Tra l'altro il termine "yema" è stato anche preso a prestito in alcuni dialetti Kawesqar, dove indica il concetto di uomo appartenente ad altro popolo, in particolare bianco e cileno. Probabilmente il prestito è avvenuto per via di matrimoni misti, non certo per una parentela tra le due lingue, che non si somigliano affatto. Si segnala qualche prestito dalla lingua dei Mapuche, come ad esempio "toqui-" /toki/ = chiedere, comandare (che è "tokin" in Mapudungun). Alcune frasi sono infatti ben chiare a causa dei molteplici prestiti dallo spagnolo, in quanto come si può ben immaginare la lingua dei Chono non era fatta per le dispute teologiche e per i concetti cattolici.
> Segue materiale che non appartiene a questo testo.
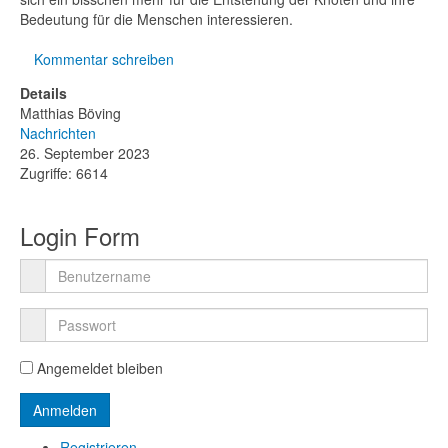
Bedeutung für die Menschen interessieren.
Kommentar schreiben
Details
Matthias Böving
Nachrichten
26. September 2023
Zugriffe: 6614
Login Form
Angemeldet bleiben
Registrieren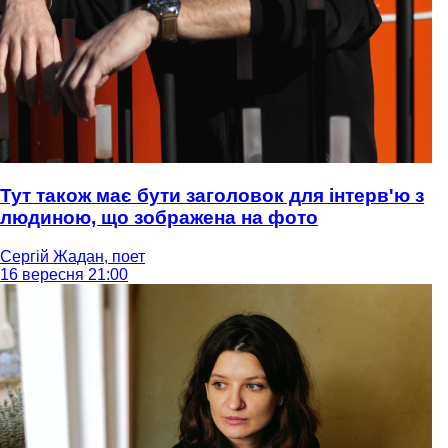
Тут також має бути заголовок для інтерв'ю з
людиною, що зображена на фото
Сергій Жадан, поет
16 вересня 21:00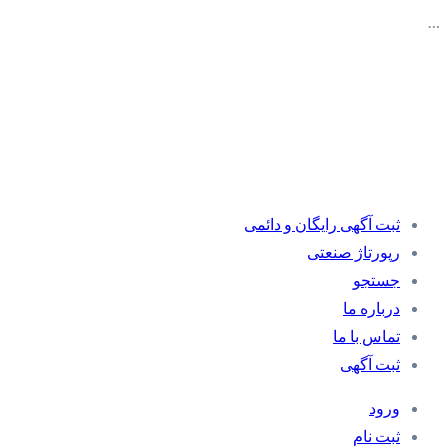
…
ثبت آگهی رایگان و دائمی
رپورتاژ صنعتی
جستجو
درباره ما
تماس با ما
ثبت آگهی
ورود
ثبت نام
Così abbiamo le seguenti traduzioni, altamente significative:

Ecu lam Dios? = Dio è tutto buono? 

Señor Jesuchristo cay acau zuquena Dios? = È il Signore Gesù Cristo vero Dio?
 

Señor Jesuchristo cay acau zuquena yema? = È il Signore Gesù Cristo vero uomo?

A tutte e tre le domande ovviamente il catechismo prescrive invariabilmente di rispondere: "Sì, Padre". Appare oggi evidente a tutti quanto assurdo fosse il tentativo fatto dai missionari di trapiantare nelle menti dei popoli nativi concetti che erano e sono tuttora assolutamente alieni alla loro cultura e al loro modo di vedere l'universo.

Appare però ancor più curioso che i catechismi, come questo sopra riportato, fossero concepiti quasi per prevenire lo sviluppo di concetti manichei. Da come i nativi americani concepiscono il mondo, dai loro paradigmi, pare del tutto improbabile che possano giungere a conclusioni dualiste ed anticosmiche. Questo però non importava ai missionari. Gli inviati della Chiesa Romana avevano ed hanno tuttora uno e un solo compito, che non è affatto quello di evangelizzare le genti: è quello di impedire che le genti possano diventare manichee, anche spontaneamente, anche senza che nessuno possa influenzarli insegnando loro qualcosa di dualista e di anticosmico.

Ai missionari non interessava nulla della salute fisica e spirituale dei popoli che incontravano, prova ne è che quelle genti furono ridotte in schiavitù, sterminate o costrette a meticciarsi e a perdere la loro cultura. Ai missionari interessava soltanto che alla domanda: "Chi ha creato il mondo è buono?", nessuno potesse rispondere: "No! Egli è malvagio!".

Se non si può condannare interamente l'opera di questi missionari è soltanto perché ci hanno preservato memoria di lingue oggi estinte o nascoste, che altrimenti sarebbero svanite irrimediabilmente nell'Oblio.